The 39 Steps: cultural context

The 39 Steps: cultural context

Cultural Background

  • “The 39 Steps” is a thriller novel written by John Buchan in 1915, towards the start of the First World War, providing a significant cultural backdrop to the narrative.
  • The book reflects early 20th century British views and attitudes - British imperialist values, heroism, adventure, and patriotism are major themes which should be considered during performance.

  • Buchan’s work has influences from the “Invasion Literature” genre that was popular in the pre-WW1 era. The fears of foreign invasion and national security threats play vital roles in the narrative of “The 39 Steps”.
  • The novel also has roots in ‘Boys’ Own’ adventure stories, full of heroic actions and thrilling adventures for young male readers in Britain, which should be taken into account when interpreting characters and their motivations.

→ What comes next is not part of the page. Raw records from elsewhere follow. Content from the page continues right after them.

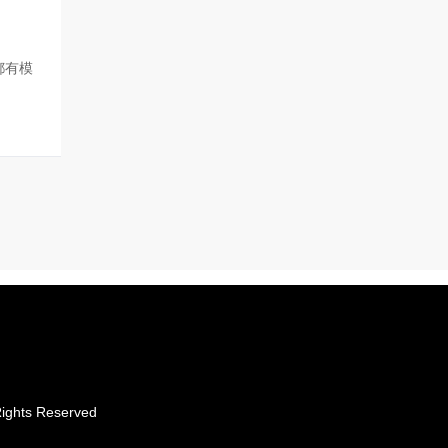
都有模
hts Reserved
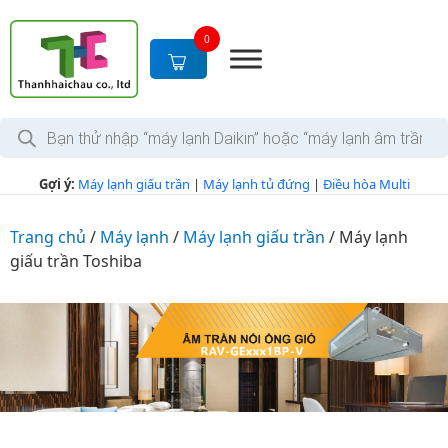
S
k
0
i
p
t
T
o
ì
c
m
k
o
Gợi ý:
Máy lạnh giấu trần
|
Máy lạnh tủ đứng
|
Điều hòa Multi
i
n
ế
m
t
s
Trang chủ
/
Máy lạnh
/
Máy lạnh giấu trần
/
Máy lạnh
e
ả
giấu trần Toshiba
n
n
p
t
h
ẩ
m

Societal Norms and Stereotypes

  • The main character, Richard Hannay, embodies the ‘stiff upper lip’ British attitude, showcasing endurance, courage and restrained emotion, a stereotype often associated with the militaristic culture of the time.
  • Women’s roles were notably traditional and limited during this time period, often restricted to the sidelines or as motivators for male action. Female characters in “The 39 Steps” reflect these societal norms.

Reflections of the Time

  • Consider the historical tension and fear present during the war - this heavily influences the atmosphere of suspense and danger throughout the script.
  • The narrative exposes the fear of technology, particularly in warfare, a common narrative thread in literature of the 20th Century, as the invention and use of advanced machinery or weaponry could potentially change the nature of conflicts.
  • The lack of immediate consequence for Hannay’s actions — breaking into houses, assuming fake identities, leaving murder scenes — may seem unusual or unrealistic now but reflected the absence of advanced forensic technology, policing and surveillance during the historic timeframe of the book.

Author’s Biographical Context

  • Buchan was himself involved in intelligence work during WW1; biographical context is important here as it shaped the creation of “The 39 Steps”, blending Buchan’s real-life experiences with fictional elements.

Remember: When analysing “The 39 Steps”, it is crucial to consider it within its cultural and historic context as it was heavily influenced by societal attitudes, world events, and typical literature forms of its era. A solid understanding of this context will help in the interpretation and performance of the play.